▶ Dataset entries:
---*---

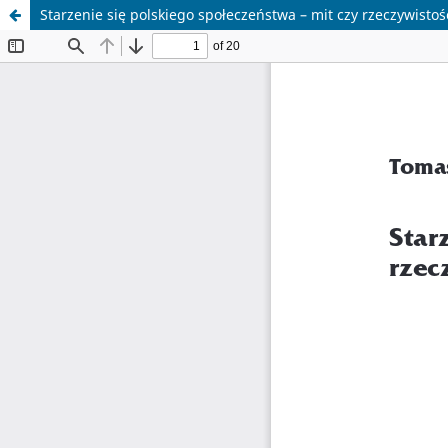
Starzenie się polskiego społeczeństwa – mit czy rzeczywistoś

---*---

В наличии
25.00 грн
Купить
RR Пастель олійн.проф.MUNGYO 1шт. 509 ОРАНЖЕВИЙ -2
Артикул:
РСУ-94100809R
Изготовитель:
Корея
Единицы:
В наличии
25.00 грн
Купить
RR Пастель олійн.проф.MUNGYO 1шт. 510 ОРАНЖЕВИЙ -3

---*---

▶ Work to complete:
Look through the entries above and find each line where the word "проф" occurs; copy those lines.

▶ Answer space:
RR Пастель олійн.проф.MUNGYO 1шт. 509 ОРАНЖЕВИЙ -2
RR Пастель олійн.проф.MUNGYO 1шт. 510 ОРАНЖЕВИЙ -3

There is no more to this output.